Carbon dioxide (CO2) has gotten a bad reputation over the past three decades for being the main cause of global warming. And rightly so, as excessive emissions have triggered a global environmental crisis. However, we must revisit our preconceptions of CO2 and instead focus on the positive potential in utilizing biogenic CO2 to reach ambitious climate targets.

Biogenic CO2 originates with organic matter and is part of the natural carbon cycle where plants absorb CO2 through photosynthesis. Later, those plants will decompose or be burnt, releasing the CO2 into the atmosphere from where it is re-absorbed by new plants – thus creating a circular process.

While CO2 is the same molecule no matter where it comes from, the difference between it originating in the living world or from fossil fuels is substantial. Carbon from fossil fuels has been trapped for millions of years, and when it is released, it increases the CO2 concentration in the atmosphere. This is not the case for biogenic CO2, since the CO2 released is equivalent to what the organic matter in question has previously absorbed.

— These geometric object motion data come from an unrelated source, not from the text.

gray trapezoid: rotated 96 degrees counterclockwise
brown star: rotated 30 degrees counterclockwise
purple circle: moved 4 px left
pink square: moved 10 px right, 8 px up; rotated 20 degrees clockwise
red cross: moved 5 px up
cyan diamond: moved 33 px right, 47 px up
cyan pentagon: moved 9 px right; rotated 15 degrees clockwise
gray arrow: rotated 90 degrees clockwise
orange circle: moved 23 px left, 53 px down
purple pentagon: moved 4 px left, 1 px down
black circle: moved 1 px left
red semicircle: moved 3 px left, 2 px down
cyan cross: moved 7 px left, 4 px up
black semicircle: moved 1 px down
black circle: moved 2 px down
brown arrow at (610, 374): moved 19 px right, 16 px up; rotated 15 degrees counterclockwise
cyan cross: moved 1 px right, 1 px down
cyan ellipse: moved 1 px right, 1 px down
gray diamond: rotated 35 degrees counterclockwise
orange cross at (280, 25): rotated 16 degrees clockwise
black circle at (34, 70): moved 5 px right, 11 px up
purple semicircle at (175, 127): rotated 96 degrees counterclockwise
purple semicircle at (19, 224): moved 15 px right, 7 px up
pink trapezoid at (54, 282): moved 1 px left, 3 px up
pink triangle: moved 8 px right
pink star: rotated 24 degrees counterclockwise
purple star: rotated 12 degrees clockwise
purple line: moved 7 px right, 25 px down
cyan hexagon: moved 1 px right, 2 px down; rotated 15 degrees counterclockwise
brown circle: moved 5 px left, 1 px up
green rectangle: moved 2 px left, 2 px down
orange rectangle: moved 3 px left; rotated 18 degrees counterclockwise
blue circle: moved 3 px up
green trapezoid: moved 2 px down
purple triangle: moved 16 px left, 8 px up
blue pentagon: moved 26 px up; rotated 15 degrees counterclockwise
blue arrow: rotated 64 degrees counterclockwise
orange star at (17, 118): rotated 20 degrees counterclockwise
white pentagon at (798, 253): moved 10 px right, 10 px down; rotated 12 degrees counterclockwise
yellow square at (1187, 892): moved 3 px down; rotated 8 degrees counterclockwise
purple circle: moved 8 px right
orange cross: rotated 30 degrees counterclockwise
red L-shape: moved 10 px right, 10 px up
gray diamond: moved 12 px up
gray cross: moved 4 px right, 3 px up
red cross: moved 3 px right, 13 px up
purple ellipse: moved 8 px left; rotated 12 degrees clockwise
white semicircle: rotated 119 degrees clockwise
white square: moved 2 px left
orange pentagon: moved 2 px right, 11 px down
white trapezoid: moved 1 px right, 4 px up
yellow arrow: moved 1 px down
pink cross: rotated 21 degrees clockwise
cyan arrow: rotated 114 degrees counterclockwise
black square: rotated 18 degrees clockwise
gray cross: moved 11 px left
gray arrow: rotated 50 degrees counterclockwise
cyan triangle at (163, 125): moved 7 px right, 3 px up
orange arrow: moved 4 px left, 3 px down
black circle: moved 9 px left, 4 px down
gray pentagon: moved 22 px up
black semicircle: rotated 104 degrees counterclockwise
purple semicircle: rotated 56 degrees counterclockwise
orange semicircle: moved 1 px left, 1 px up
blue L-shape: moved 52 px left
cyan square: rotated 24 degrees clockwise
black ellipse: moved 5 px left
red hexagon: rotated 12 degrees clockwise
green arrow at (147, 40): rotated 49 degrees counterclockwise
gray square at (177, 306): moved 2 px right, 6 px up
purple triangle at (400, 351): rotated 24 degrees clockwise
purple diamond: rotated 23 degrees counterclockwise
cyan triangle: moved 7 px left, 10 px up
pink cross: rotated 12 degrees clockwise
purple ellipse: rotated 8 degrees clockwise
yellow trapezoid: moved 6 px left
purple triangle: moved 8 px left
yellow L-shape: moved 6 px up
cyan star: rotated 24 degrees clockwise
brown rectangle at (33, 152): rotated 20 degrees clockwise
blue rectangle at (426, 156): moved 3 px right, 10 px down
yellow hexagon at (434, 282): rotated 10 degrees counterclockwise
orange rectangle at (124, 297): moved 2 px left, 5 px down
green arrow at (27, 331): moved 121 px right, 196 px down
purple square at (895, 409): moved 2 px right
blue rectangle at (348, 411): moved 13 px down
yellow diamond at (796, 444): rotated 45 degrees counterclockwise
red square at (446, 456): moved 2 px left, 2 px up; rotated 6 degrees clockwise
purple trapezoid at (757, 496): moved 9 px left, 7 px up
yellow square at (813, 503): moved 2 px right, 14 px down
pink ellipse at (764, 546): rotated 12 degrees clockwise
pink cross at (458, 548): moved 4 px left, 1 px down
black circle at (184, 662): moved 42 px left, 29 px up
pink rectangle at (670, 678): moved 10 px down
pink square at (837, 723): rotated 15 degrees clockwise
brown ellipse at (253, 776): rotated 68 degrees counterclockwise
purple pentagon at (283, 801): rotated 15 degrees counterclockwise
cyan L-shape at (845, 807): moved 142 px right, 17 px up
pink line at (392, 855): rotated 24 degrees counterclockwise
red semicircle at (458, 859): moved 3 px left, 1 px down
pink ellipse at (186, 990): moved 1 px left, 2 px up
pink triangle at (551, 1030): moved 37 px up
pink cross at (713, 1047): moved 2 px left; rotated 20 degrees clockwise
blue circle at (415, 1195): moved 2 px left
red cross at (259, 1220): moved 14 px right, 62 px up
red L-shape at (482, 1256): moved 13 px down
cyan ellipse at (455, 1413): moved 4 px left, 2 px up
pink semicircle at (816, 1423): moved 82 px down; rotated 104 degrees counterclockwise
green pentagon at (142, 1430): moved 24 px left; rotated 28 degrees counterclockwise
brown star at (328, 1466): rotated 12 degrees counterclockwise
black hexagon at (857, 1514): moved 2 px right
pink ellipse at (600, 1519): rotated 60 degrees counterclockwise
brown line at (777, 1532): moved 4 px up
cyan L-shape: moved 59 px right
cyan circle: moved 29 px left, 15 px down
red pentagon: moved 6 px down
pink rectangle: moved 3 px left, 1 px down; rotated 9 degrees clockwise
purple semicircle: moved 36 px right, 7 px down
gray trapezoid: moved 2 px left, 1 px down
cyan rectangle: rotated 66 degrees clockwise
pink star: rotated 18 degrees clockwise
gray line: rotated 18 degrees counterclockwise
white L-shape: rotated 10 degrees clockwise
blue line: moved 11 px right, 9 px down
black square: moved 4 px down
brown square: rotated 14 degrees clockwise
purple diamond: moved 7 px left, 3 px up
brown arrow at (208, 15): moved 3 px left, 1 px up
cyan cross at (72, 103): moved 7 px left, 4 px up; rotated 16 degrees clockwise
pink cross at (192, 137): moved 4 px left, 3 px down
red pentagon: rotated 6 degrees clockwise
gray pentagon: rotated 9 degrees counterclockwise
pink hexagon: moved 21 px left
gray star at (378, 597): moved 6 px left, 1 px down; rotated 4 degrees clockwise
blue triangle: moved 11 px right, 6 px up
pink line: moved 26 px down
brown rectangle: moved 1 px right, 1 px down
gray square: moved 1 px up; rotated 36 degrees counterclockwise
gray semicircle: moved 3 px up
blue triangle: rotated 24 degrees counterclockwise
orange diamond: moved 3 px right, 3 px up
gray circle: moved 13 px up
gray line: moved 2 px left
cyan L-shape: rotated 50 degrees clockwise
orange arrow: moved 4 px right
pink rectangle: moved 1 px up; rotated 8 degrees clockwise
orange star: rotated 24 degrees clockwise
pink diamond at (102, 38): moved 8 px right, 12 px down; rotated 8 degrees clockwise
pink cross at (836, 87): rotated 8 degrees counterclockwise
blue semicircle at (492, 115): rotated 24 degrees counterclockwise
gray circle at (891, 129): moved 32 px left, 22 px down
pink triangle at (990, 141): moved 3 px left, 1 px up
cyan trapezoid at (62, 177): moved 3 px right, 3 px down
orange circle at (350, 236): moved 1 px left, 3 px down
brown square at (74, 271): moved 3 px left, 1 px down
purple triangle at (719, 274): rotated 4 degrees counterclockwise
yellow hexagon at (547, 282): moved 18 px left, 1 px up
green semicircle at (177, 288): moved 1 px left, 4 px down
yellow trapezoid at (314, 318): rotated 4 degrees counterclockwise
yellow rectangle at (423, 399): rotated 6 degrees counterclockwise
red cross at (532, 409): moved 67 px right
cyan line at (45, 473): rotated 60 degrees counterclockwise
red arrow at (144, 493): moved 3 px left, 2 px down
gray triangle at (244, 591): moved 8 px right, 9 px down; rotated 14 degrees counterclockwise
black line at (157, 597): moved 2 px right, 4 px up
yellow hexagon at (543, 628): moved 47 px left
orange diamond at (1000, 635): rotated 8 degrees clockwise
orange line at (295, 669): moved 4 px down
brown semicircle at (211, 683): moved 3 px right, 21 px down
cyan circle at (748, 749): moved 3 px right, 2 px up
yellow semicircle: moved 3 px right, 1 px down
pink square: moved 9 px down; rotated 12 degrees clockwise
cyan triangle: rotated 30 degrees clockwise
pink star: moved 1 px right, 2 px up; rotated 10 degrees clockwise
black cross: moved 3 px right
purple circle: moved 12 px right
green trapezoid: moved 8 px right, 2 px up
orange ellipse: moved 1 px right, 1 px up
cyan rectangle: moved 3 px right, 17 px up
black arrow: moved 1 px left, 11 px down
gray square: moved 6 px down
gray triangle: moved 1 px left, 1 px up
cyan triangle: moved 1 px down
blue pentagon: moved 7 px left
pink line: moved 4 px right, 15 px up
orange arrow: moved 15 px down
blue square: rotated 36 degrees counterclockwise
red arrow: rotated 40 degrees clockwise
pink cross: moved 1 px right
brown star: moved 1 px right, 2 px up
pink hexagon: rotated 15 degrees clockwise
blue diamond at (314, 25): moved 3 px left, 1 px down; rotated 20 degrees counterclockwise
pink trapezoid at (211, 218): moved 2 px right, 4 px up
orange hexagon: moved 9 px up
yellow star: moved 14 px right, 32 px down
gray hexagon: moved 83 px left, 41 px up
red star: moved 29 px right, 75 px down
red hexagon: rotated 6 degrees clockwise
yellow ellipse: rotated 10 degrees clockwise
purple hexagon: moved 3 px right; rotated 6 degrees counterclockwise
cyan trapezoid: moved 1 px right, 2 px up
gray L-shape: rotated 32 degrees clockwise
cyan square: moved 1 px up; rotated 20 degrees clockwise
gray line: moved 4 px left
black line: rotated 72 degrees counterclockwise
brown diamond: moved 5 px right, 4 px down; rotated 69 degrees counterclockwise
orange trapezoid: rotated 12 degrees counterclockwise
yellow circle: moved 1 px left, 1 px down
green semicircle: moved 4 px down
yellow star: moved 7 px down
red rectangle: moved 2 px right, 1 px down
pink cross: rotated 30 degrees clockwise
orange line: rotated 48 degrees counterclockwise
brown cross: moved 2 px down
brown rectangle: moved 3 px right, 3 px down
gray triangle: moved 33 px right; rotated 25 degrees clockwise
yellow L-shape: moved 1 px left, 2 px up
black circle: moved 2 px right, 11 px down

How can biogenic CO2 be used to solve the climate crisis? By combining it with green hydrogen, we can produce electro-fuels (e-fuels) such as e-methanol. And making hydrogen is not complicated – it’s a process that has been known for centuries. You may even have done it yourself in high-school chemistry class. An electrolyzer powered by renewable energy will split water, H2O molecules, into hydrogen, H2, and oxygen, O2. The hydrogen can then be used directly as an energy source or as a base for further processing.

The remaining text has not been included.